Who are these integration partners and why did Facebook work with them?
People want to use Facebook features on a variety of devices and products, many of which we don’t support ourselves. This was particularly true early in our history, before Android and iOS became the predominant ways people use the internet on their phones. Text-only and feature phones were widely popular. Across the industry, companies like Facebook partnered with other companies to build integrations. Take the Blackberry Hub app as an example. People using Blackberry devices could log into Facebook using this feature, allowing them to see the same Facebook News Feed they would see if they logged in from a desktop computer. The data we provided allowed the person to access their own account on Blackberry. Blackberry couldn’t use any of the information for its own purposes.
Facebook has had similar integration partnerships over the years with Amazon, Apple, Microsoft, Yahoo and other companies, which were overseen by our partnerships and product teams.
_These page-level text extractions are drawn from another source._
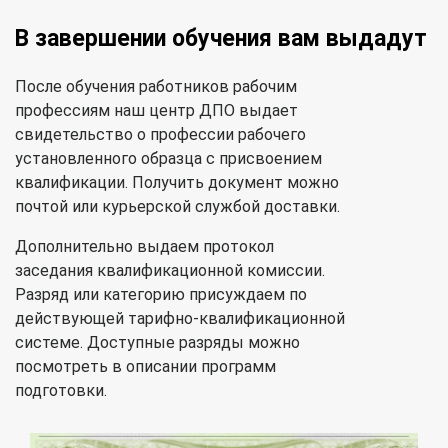
В завершении обучения вам выдадут
После обучения работников рабочим
профессиям наш центр ДПО выдает
свидетельство о профессии рабочего
установленного образца с присвоением
квалификации. Получить документ можно
почтой или курьерской службой доставки.
Дополнительно выдаем протокол
заседания квалификационной комиссии.
Разряд или категорию присуждаем по
действующей тарифно-квалификационной
системе. Доступные разряды можно
посмотреть в описании программ
подготовки.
These partners built many kinds of integrations, including mobile versions of Facebook and social feed hubs, which aggregated feeds from Facebook and other companies. We’ve shut down nearly all of these partnerships over the past several months, except with Amazon and Apple, which people continue to find useful and which are covered by active contracts; Tobii, an integration that enables people with ALS to access Facebook; and browser notifications for people who use Alibaba, Mozilla and Opera.
Does this mean these companies got access to my Facebook information if I didn’t authorize it?
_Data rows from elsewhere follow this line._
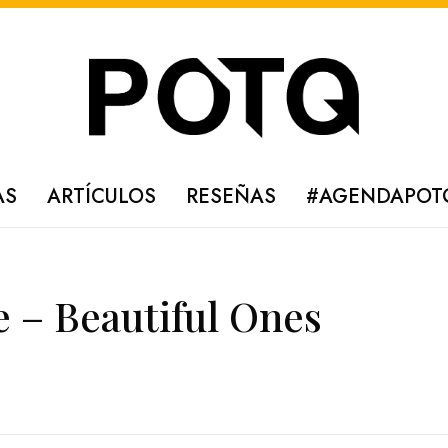
AS
ARTÍCULOS
RESEÑAS
#AGENDAPOT
e – Beautiful Ones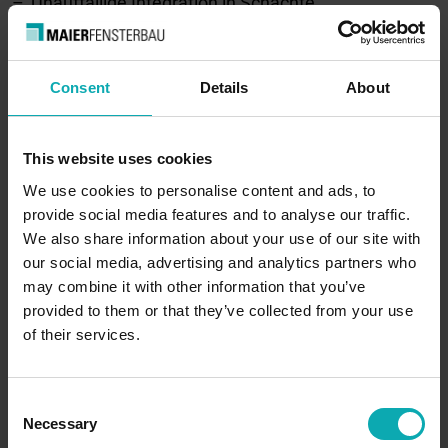
Unauffällige Integration in Schächte
Unabhängig vom vorhandenen Kasten
Montage über Führungsschienen
Einbau ohne Fensteraustausch
Consent
Details
About
Produktdetails
This website uses cookies
We use cookies to personalise content and ads, to
provide social media features and to analyse our traffic.
We also share information about your use of our site with
our social media, advertising and analytics partners who
may combine it with other information that you’ve
provided to them or that they’ve collected from your use
of their services.
C
Necessary
o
Our integration partners had to get authorization from people. You would have had to sign in with your Facebook account to use the integration offered by Apple, Amazon or another integration partner.
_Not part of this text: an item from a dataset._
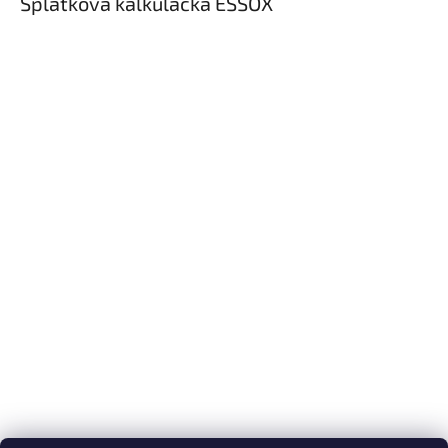
Splátková kalkulačka ESSOX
What was instant personalization and how did it work?
Instant personalization is a product we offered with select partners from 2010 to 2014 that involved public information on Facebook, and it’s different from the types of partnerships we’ve described above. With instant personalization, people could link their Facebook account with other services like Rotten Tomatoes or Yelp to see public information their friends shared. When searching on Bing for articles about an upcoming trip to Europe, you could get results based on what your friends had shared publicly. People could turn off instant personalization at any time.
Did partners get access to messages?
Yes. But people had to explicitly sign in to Facebook first to use a partner’s messaging feature. Take Spotify for example. After signing in to your Facebook account in Spotify’s desktop app, you could then send and receive messages without ever leaving the app. Our API provided partners with access to the person’s messages in order to power this type of feature.
Why did some partners have access to data as late as 2017, even after instant personalization was shut down?
Instant personalization only involved public information, and we have no evidence that data was used or misused after the program was shut down. However, we shouldn’t have left the APIs in place after we shut down instant personalization. We’ve taken a number of steps this year to limit developers’ access to people’s Facebook information, and as part of that ongoing effort, we’re in the midst of reviewing all our APIs and the partners who can access them. This is important work that builds on our existing systems that track APIs and control who can access to them.